Надеюсь, читатели простят мне это отступление...
На меня покойный при первом нашем звакомстве произвёл обаятельное впечатление.
Как в каждом крупном человеке, в нём и недостатки были крупные, но они стушёвывались, прятались, когда он принимался за дело. Избалованный, капризный, как женщина, гордый сознанием собственного превосходства — он умёл делаться приятным для окружающих его, так что они просто влюблялись в эту боевую натуру... Самый лучший суд — есть суд подчинённых. Только эти беспристрастны, только они умеют верно определить личность — чуть ли не ежедневно сталкиваясь с нею.

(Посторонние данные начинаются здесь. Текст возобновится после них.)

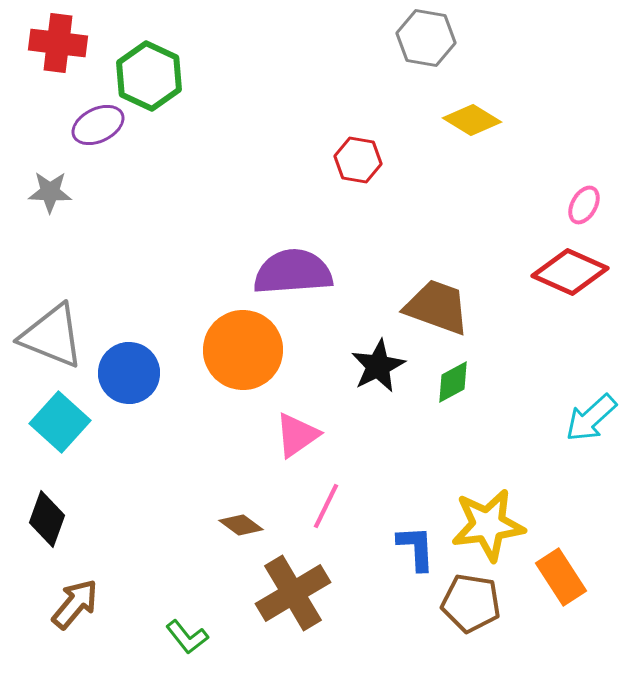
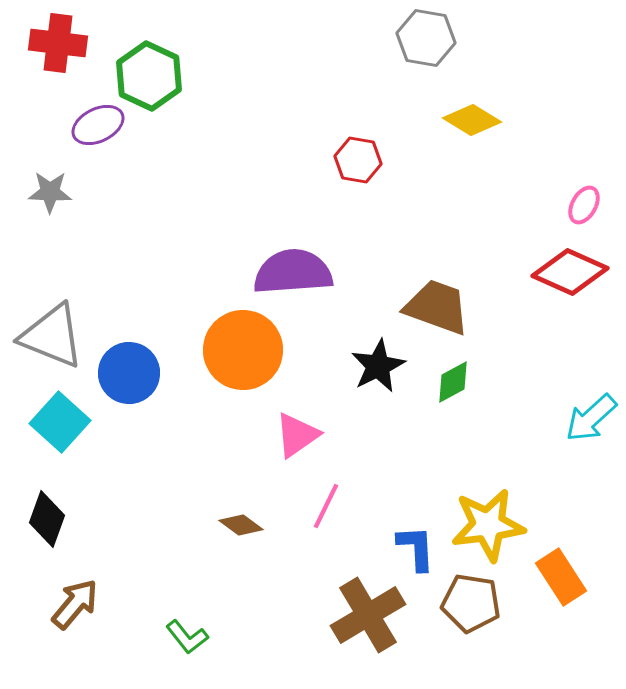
brown cross: moved 75 px right, 22 px down
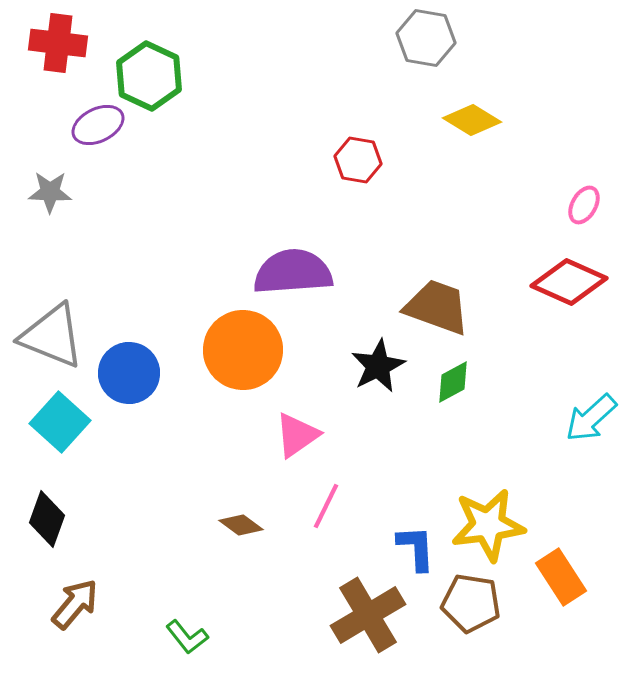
red diamond: moved 1 px left, 10 px down
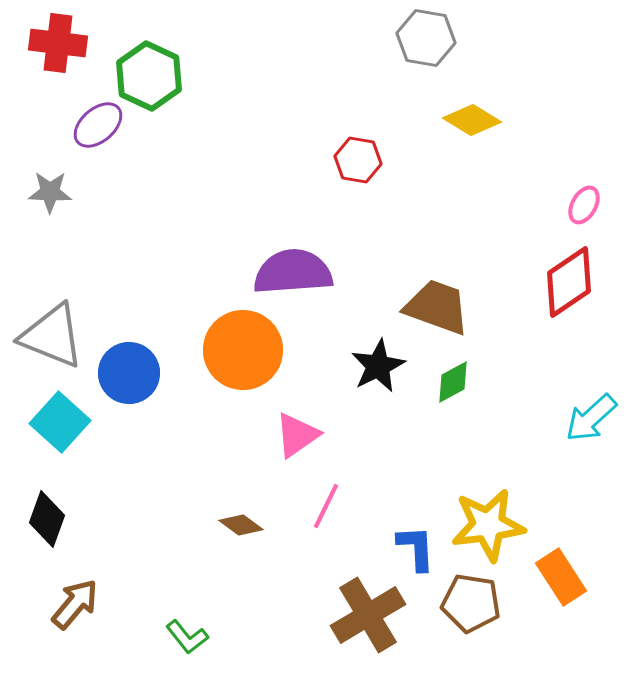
purple ellipse: rotated 15 degrees counterclockwise
red diamond: rotated 58 degrees counterclockwise
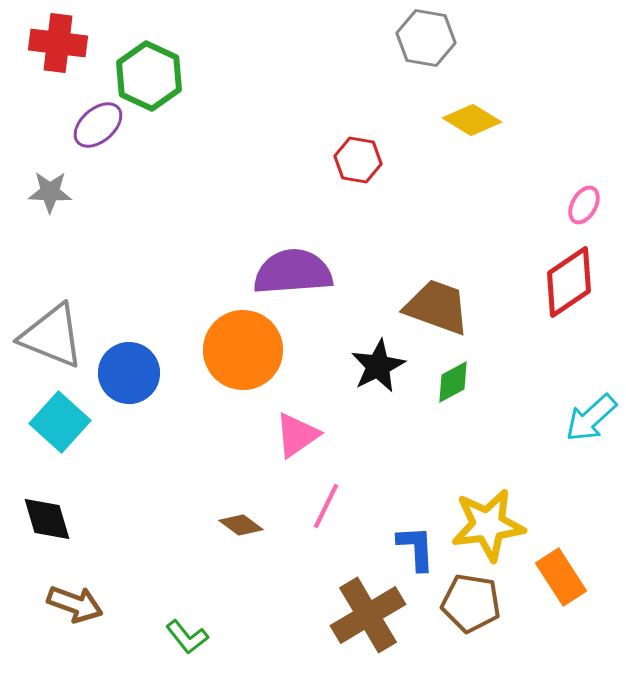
black diamond: rotated 36 degrees counterclockwise
brown arrow: rotated 70 degrees clockwise
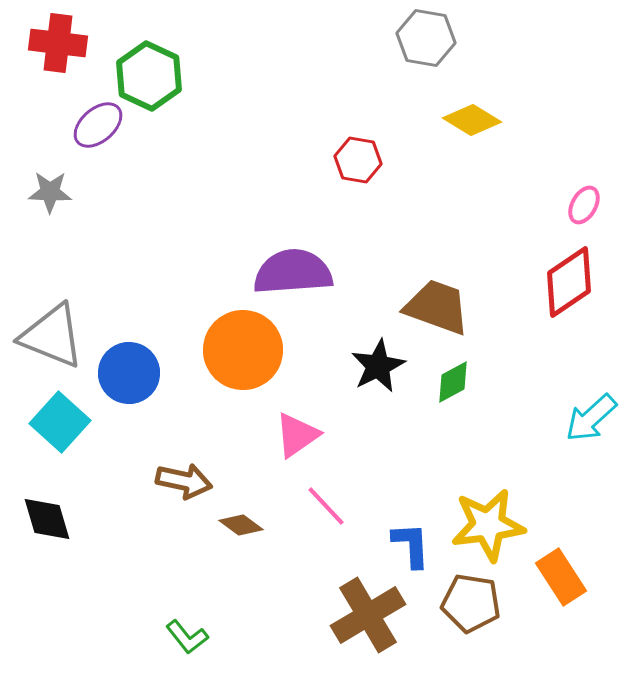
pink line: rotated 69 degrees counterclockwise
blue L-shape: moved 5 px left, 3 px up
brown arrow: moved 109 px right, 123 px up; rotated 8 degrees counterclockwise
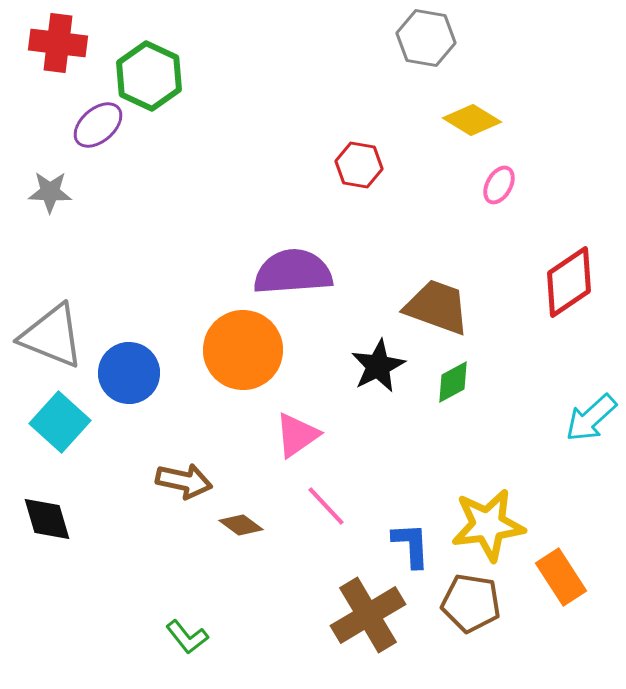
red hexagon: moved 1 px right, 5 px down
pink ellipse: moved 85 px left, 20 px up
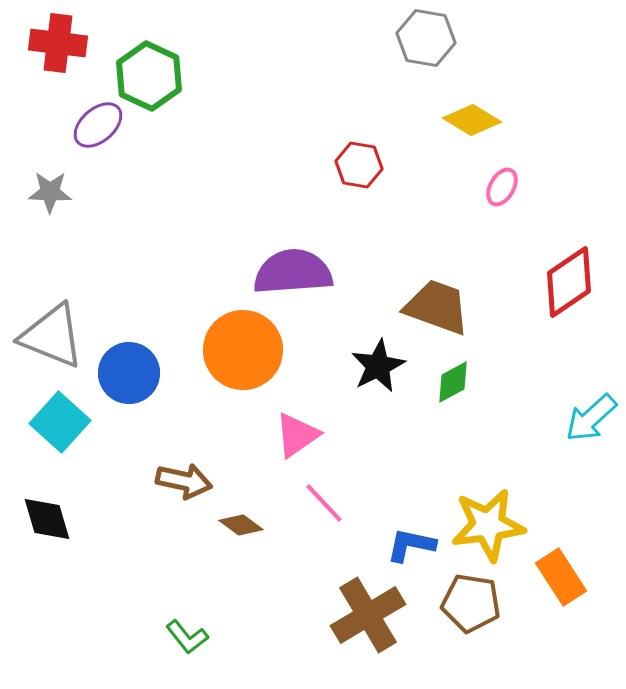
pink ellipse: moved 3 px right, 2 px down
pink line: moved 2 px left, 3 px up
blue L-shape: rotated 75 degrees counterclockwise
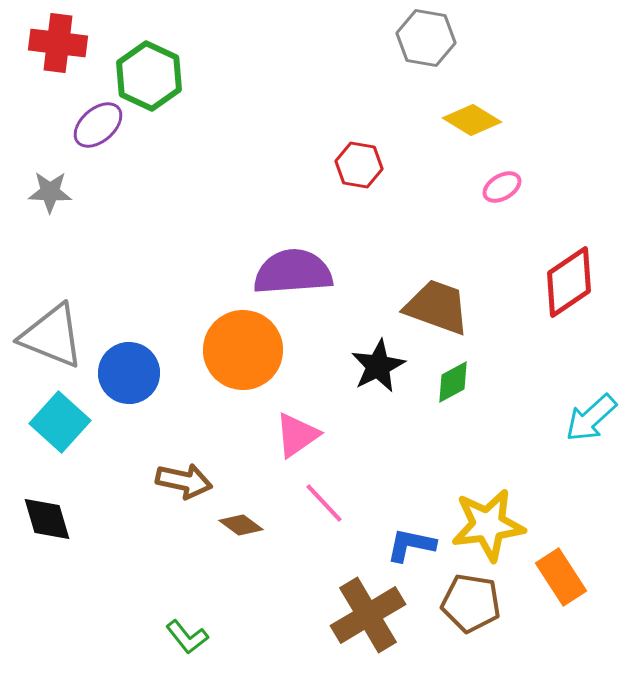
pink ellipse: rotated 30 degrees clockwise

От них не спрячешься, их не надуешь, а эти судьи были все на стороне Скобелева... Они умели отличать раздражительность человека, несущего на себе громадную ответственность, работающего за всех, от сухости сердца и жестокости. Они прощали Скобелеву даже несправедливости, зная, что он первый сознаёт их и покается... Они не завидовали его любимцам, понимая, что чем ближе к нему, тем было труднее... Люди, рассчитывавшие вкрасться к нему в доверие, чтобы обделать свои личные делишки, глубоко ошибались. Он видел их насквозь и умёл пользоваться ими, их способностями вполне. Человек такого воспитания и среды, к каким он принадлежал, иногда поневоле терпит около себя шутов, но эти шуты у него не играли никакой роли. Напротив!..
— Его не надуешь. Он сам всякого обведёт! — говорили про него.
— Он тебя насквозь видит. Ты ещё задумал что, а он уж тебя за хвост держит и не пущает! — по-своему метко характеризовали солдаты проницательность Михаила Дмитриевича.
Человеку, полезному его отряду, его делу, он прощал всё, но за то уж и пользовался способностями подобного господина. В этом отношении покойный был не брезглив.
— Всякая гадина может когда-нибудь пригодиться. Гадину держи в решпекте, не давай ей иного артачиться, а придёт момент — пусти её в дело и воспользуйся ею в полной мере... Потом, коли она не упорядочилась — выбрось её за борт!.. И пускай себе захлёбывается в собственной мерзости... Лишь бы дело сделала.